Perhaps one half of the land in the township belongs to the duke, and the farmers are mere tenants at will. During past ages, about half of the land has been sold and is owned by those who till it. But even they have to pay a heavy ground-rent annually to the duke for the land which they have bought. If a farmer wishes to purchase a few acres from his neighbor, he must first pay a sum to the duke for permission to make the purchase. For three or four days in the week the farmer is compelled, as feudal service, to work in the fields of the duke, without remuneration. When he has gathered in the harvest on his own land, a large portion of it he must cart to the granaries of the duke as a tax. If he has any grain to be ground, or grapes to press, or bread to bake, he must go to the mill, the wine-press, and the oven of the duke, and pay whatever toll he may see fit to extort. Often even the use of hand-mills was prohibited, and the peasant had to purchase the privilege of bruising his grain between two stones. He could not even dip a bowl of water from the sea, and allow it to evaporate to get some salt, lest he should interfere with the monopoly of the king. If he wishes to take any of his produce to market, he must pay the duke for permission to travel on the highway. Thus robbed under the name of custom and law, the farmer toils joylessly from the cradle to the grave, with barely sufficient food and shelter to keep him in respectable working order; and when he dies, he leaves his children to the same miserable doom. Such was the condition of the great mass of the French people during the long reign of Louis XV.

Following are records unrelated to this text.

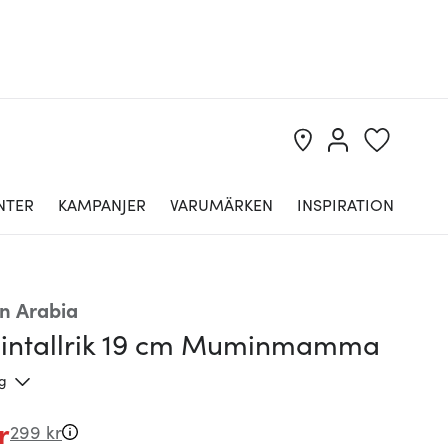
NTER
KAMPANJER
VARUMÄRKEN
INSPIRATION
n Arabia
ntallrik 19 cm Muminmamma
ng
r
299 kr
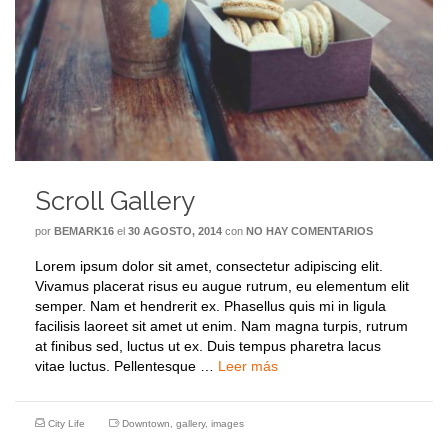
Scroll Gallery
por
BEMARK16
el
30 AGOSTO, 2014
con
NO HAY COMENTARIOS
Lorem ipsum dolor sit amet, consectetur adipiscing elit.
Vivamus placerat risus eu augue rutrum, eu elementum elit
semper. Nam et hendrerit ex. Phasellus quis mi in ligula
facilisis laoreet sit amet ut enim. Nam magna turpis, rutrum
at finibus sed, luctus ut ex. Duis tempus pharetra lacus
vitae luctus. Pellentesque …
Leer más
City Life
Downtown
,
gallery
,
images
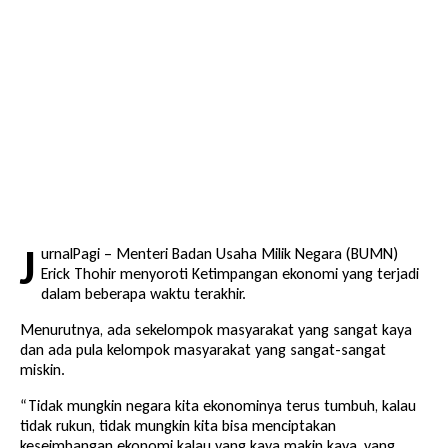
J
urnalPagi – Menteri Badan Usaha Milik Negara (
BUMN
)
Erick Thohir
menyoroti Ketimpangan
ekonomi
yang terjadi
dalam beberapa waktu terakhir.
Menurutnya, ada sekelompok masyarakat yang sangat kaya
dan ada pula kelompok masyarakat yang sangat-sangat
miskin.
“Tidak mungkin negara kita ekonominya terus tumbuh, kalau
tidak rukun, tidak mungkin kita bisa menciptakan
keseimbangan ekonomi kalau yang kaya makin kaya, yang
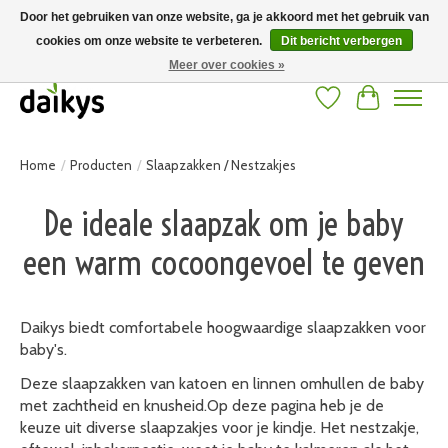
Door het gebruiken van onze website, ga je akkoord met het gebruik van
cookies om onze website te verbeteren.
Dit bericht verbergen
Grote keuze aan producten en snelle verzending! Gratis verzending vanaf 50
euro
Meer over cookies »
Verlanglijst
Winkelwag
Home
/
Producten
/
Slaapzakken / Nestzakjes
De ideale slaapzak om je baby
een warm cocoongevoel te geven
Daikys biedt comfortabele hoogwaardige slaapzakken voor
baby's.
Deze slaapzakken van katoen en linnen omhullen de baby
met zachtheid en knusheid.Op deze pagina heb je de
keuze uit diverse slaapzakjes voor je kindje. Het nestzakje,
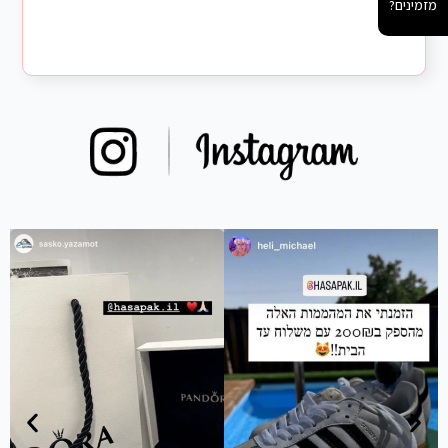
מזמינים?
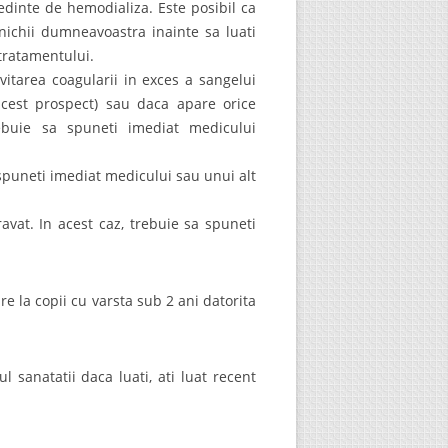
sedinte de hemodializa. Este posibil ca
ichii dumneavoastra inainte sa luati
tratamentului.
itarea coagularii in exces a sangelui
cest prospect) sau daca apare orice
rebuie sa spuneti imediat medicului
 spuneti imediat medicului sau unui alt
avat. In acest caz, trebuie sa spuneti
 la copii cu varsta sub 2 ani datorita
sanatatii daca luati, ati luat recent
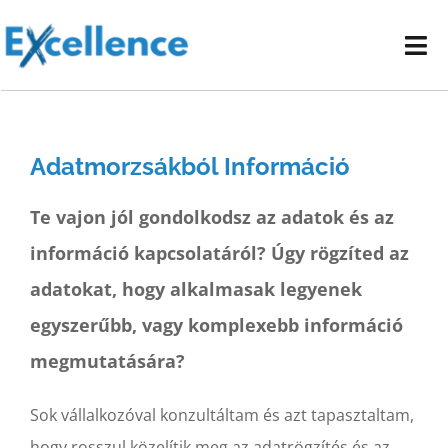
Kihagyás
Tog
Nav
Vállalati képzéseink
Adatmorzsákból Információ
E-learning oktatóanyagok
Te vajon jól gondolkodsz az adatok és az
Kapcsolat
információ kapcsolatáról? Úgy rögzíted az
adatokat, hogy alkalmasak legyenek
egyszerűbb, vagy komplexebb információ
megmutatására?
Sok vállalkozóval konzultáltam és azt tapasztaltam,
hogy rosszul közelítik meg az adatrögzítés és az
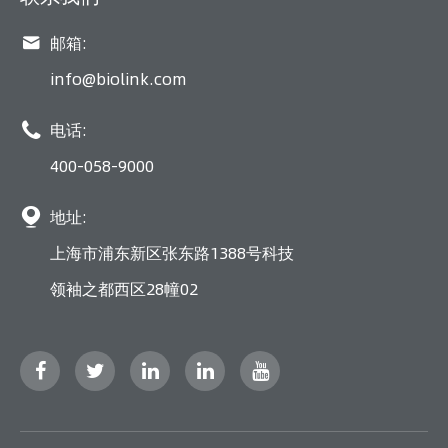

邮箱:
info@biolink.com

电话:
400-058-9000

地址:
上海市浦东新区张东路1388号科技
领袖之都西区28幢02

This intolerable bondage spread all through the minutiæ of social life. It was, of course, impossible but that the masses of the people should be in the lowest state of ignorance and indigence. Their huts, destitute of all the necessities of civilized life, were dark and comfortless, and even the merriment with which they endeavored at times to beguile their misery was heartless, spasmodic, and melancholy.[33]

In the year 1785, Thomas Jefferson wrote from Paris to Mrs. Trist, of Philadelphia, "Of twenty millions of people supposed to be in France, I am of opinion that there are nineteen millions more wretched, more accursed in every circumstance of human existence, than the most conspicuously wretched individual of the whole United States."[34]

Again he writes, in the same year, to M. Bellini, a Florentine gentleman who was professor in William and Mary College, "I find the general state of humanity here most deplorable. The truth of Voltaire's observation offers itself perpetually, that every man here must be either the hammer or the anvil."